(Page images and extracted text)
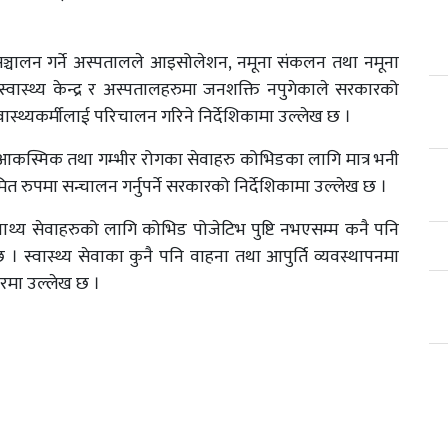
 सञ्चालन गर्ने अस्पतालले आइसोलेशन, नमूना संकलन तथा नमूना
स्वास्थ्य केन्द्र र अस्पतालहरुमा जनशक्ति नपुगेकाले सरकारको
स्वास्थ्यकर्मीलाई परिचालन गरिने निर्देशिकामा उल्लेख छ ।
 आकस्मिक तथा गम्भीर रोगका सेवाहरु कोभिडका लागि मात्र भनी
त रुपमा सन्चालन गर्नुपर्ने सरकारको निर्देशिकामा उल्लेख छ ।
ाथ्य सेवाहरुको लागि कोभिड पोजेटिभ पुष्टि नभएसम्म कनै पनि
। स्वास्थ्य सेवाका कुनै पनि वाहना तथा आपुर्ति व्यवस्थापनमा
मा उल्लेख छ ।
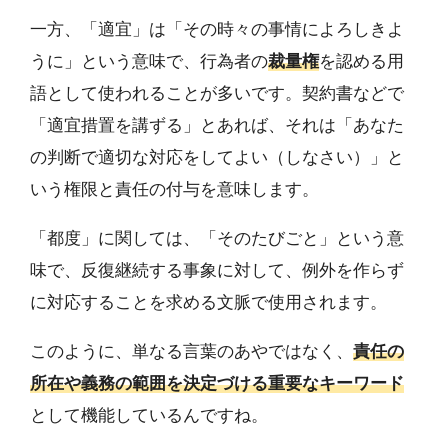
一方、「適宜」は「その時々の事情によろしきよ
うに」という意味で、行為者の
裁量権
を認める用
語として使われることが多いです。契約書などで
「適宜措置を講ずる」とあれば、それは「あなた
の判断で適切な対応をしてよい（しなさい）」と
いう権限と責任の付与を意味します。
「都度」に関しては、「そのたびごと」という意
味で、反復継続する事象に対して、例外を作らず
に対応することを求める文脈で使用されます。
このように、単なる言葉のあやではなく、
責任の
所在や義務の範囲を決定づける重要なキーワード
として機能しているんですね。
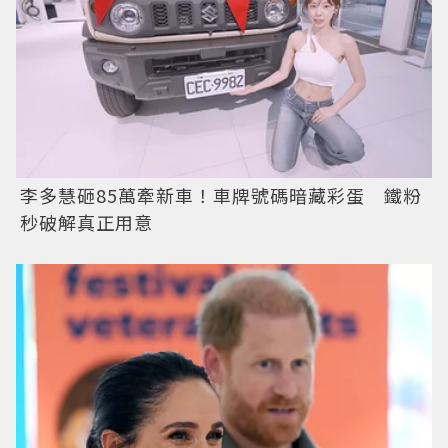
李多慧砸85萬牽新車！車牌號碼暗藏彩蛋 鐵粉
秒破解真正用意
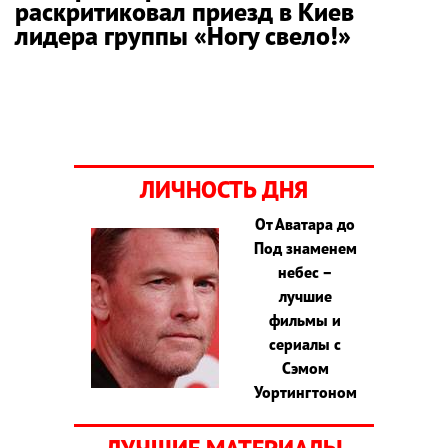
раскритиковал приезд в Киев
лидера группы «Ногу свело!»
ЛИЧНОСТЬ ДНЯ
От Аватара до
Под знаменем
небес –
лучшие
фильмы и
сериалы с
Сэмом
Уортингтоном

- **Your assignment**
Write the "Под знаменем" line and all later lines exactly. Stop at the end of the data.

- **Your solution**
Под знаменем
небес –
лучшие
фильмы и
сериалы с
Сэмом
Уортингтоном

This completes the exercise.